Donald Trump is famous for his late-night tweeting. Does this pattern of behaviour reduce performance during the day?
Yesterday, at Sleep 2017 in Boston, researchers presented initial findings of a study looking at late-night tweeting and next-day game performance professional basketball players.
Over the course of six years, from 2009-2016, researchers drew data from the Twitter accounts of 90 National Basketball Association (NBA) players. In particular, they were interested in any athletes who made tweets between 11pm and 7am on the night before the game.
On average, late-night tweeters scored fewer points per game (8.2 versus 9.2 for non-tweeters), a lower shooting success for both field goals (36% compared to 41%) and free throws (39% against 44%). In games where a player had not been tweeting, they had a 1.7% increase in shooting accuracy compared to games where they had been on Twitter.
“Our findings are relevant beyond just sports science research,” says Lauren Hale, professor of family, population and preventive medicine in the Program in Public Health at Stony Brook University. “Our results demonstrate a broader phenomenon: to perform at your personal best, you should get a full night of sleep.”
This study meshes into a wider literature on the impact of addictive screen-based devices on the quality and quantity of sleep. A statistic I still can’t get my head around is that one in three babies in America have a TV in their bedroom by the age of one and spend almost two hours in front of a screen every day. By the age of eight, these figures have swollen, so that almost half of young children in the US have a TV in their room.

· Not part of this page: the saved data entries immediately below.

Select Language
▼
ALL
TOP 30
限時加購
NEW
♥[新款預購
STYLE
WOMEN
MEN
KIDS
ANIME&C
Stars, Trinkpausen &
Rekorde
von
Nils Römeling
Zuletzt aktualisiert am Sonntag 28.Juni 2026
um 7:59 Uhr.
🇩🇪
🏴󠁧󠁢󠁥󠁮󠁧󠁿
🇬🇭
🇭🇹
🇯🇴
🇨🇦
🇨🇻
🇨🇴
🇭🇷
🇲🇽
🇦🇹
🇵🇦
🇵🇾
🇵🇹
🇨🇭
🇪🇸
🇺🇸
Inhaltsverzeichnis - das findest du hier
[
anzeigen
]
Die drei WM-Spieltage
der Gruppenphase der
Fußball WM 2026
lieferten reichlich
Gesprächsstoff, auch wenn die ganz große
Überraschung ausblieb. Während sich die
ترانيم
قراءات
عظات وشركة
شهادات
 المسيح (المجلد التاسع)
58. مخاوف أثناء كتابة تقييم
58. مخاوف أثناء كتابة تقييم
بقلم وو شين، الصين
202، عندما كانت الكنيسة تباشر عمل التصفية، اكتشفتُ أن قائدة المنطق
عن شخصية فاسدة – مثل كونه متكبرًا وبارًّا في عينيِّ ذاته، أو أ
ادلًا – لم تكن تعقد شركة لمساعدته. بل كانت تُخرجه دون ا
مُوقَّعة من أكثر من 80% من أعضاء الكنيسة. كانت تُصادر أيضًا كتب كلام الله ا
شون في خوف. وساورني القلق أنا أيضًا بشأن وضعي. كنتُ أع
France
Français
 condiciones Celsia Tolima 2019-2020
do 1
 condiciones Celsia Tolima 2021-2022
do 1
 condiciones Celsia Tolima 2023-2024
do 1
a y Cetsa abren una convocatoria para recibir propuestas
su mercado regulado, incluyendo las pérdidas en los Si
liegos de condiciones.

These figures come from a study published in 2011, so lord knows what they are now. They will only have gone up.
In the UK, children typically consume an average of over six hours of screen-based media every day. In the US, it’s probably more like seven and a half hours. In Canada it’s nearly eight. In essence, children in the developed world are spending more than half their waking lives in front of a screen.
The impact of screens on sleep is not just a problem for young children and adolescents. In adults too, more screen time tends to result in less sleep, either eating into the amount of time available for kipping or, perhaps by slowing down the circadian rhythm, disrupting its quality.

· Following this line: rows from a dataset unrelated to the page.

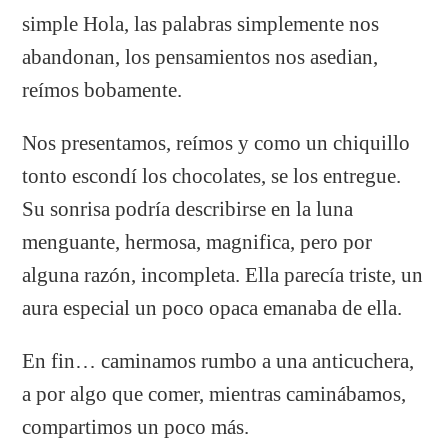
simple Hola, las palabras simplemente nos
abandonan, los pensamientos nos asedian,
reímos bobamente.
Nos presentamos, reímos y como un chiquillo
tonto escondí los chocolates, se los entregue.
Su sonrisa podría describirse en la luna
menguante, hermosa, magnifica, pero por
alguna razón, incompleta. Ella parecía triste, un
aura especial un poco opaca emanaba de ella.
En fin… caminamos rumbo a una anticuchera,
a por algo que comer, mientras caminábamos,
compartimos un poco más.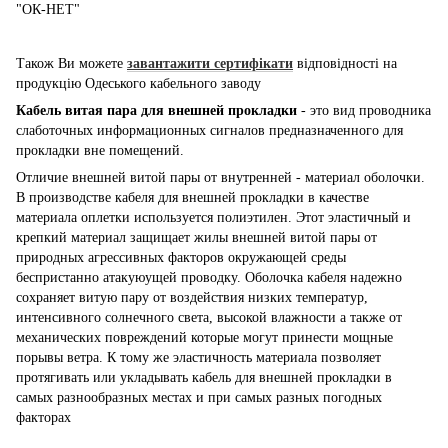
"ОК-НЕТ"
Також Ви можете
завантажити сертифікати
відповідності на
продукцію Одеського кабельного заводу
Кабель витая пара для внешней прокладки
- это вид проводника
слаботочных информационных сигналов предназначенного для
прокладки вне помещений.
Отличие внешней витой пары от внутренней - материал оболочки.
В производстве кабеля для внешней прокладки в качестве
материала оплетки используется полиэтилен. Этот эластичный и
крепкий материал защищает жилы внешней витой пары от
природных агрессивных факторов окружающей среды
беспристанно атакуюущей проводку. Оболочка кабеля надежно
сохраняет витую пару от воздействия низких температур,
интенсивного солнечного света, высокой влажности а также от
механических повреждений которые могут принести мощные
порывы ветра. К тому же эластичность материала позволяет
протягивать или укладывать кабель для внешней прокладки в
самых разнообразных местах и при самых разных погодных
факторах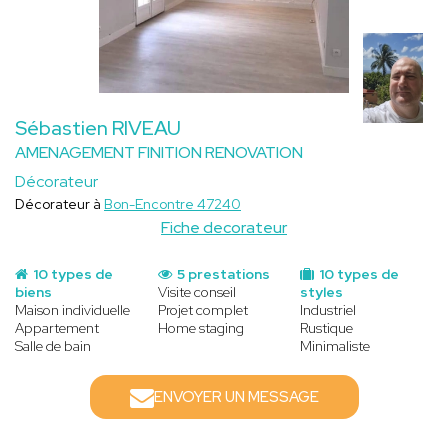
Sébastien RIVEAU
AMENAGEMENT FINITION RENOVATION
Décorateur
Décorateur à
Bon-Encontre 47240
Fiche decorateur
10 types de
5 prestations
10 types de
biens
Visite conseil
styles
Maison individuelle
Projet complet
Industriel
Appartement
Home staging
Rustique
Salle de bain
Minimaliste
ENVOYER UN MESSAGE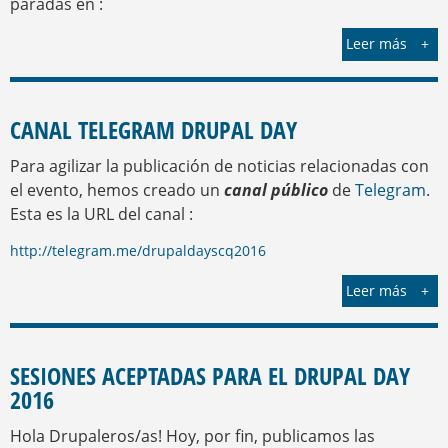
paradas en :
Leer más
CANAL TELEGRAM DRUPAL DAY
Para agilizar la publicación de noticias relacionadas con
el evento, hemos creado un
canal público
de
Telegram
.
Esta es la URL del canal :
http://telegram.me/drupaldayscq2016
Leer más
SESIONES ACEPTADAS PARA EL DRUPAL DAY
2016
Hola Drupaleros/as! Hoy, por fin, publicamos las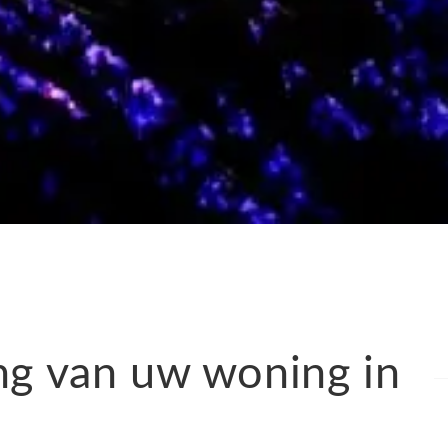
ng van uw woning in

Measuring performance of basketball players is relatively straight-forward but someone now needs to carry out the same analysis on Donald Trump. There are several obvious next-day metrics that might be used to correlate with the President’s late-night tweeting: frequency of using the words “the wall”, “travel ban”, “lock her up”; probability of having a run-in with the security services, international leaders; number of GBU–43/B Massive Ordnance Air Blast’s dropped or, perhaps, vaginas grabbed at per hour.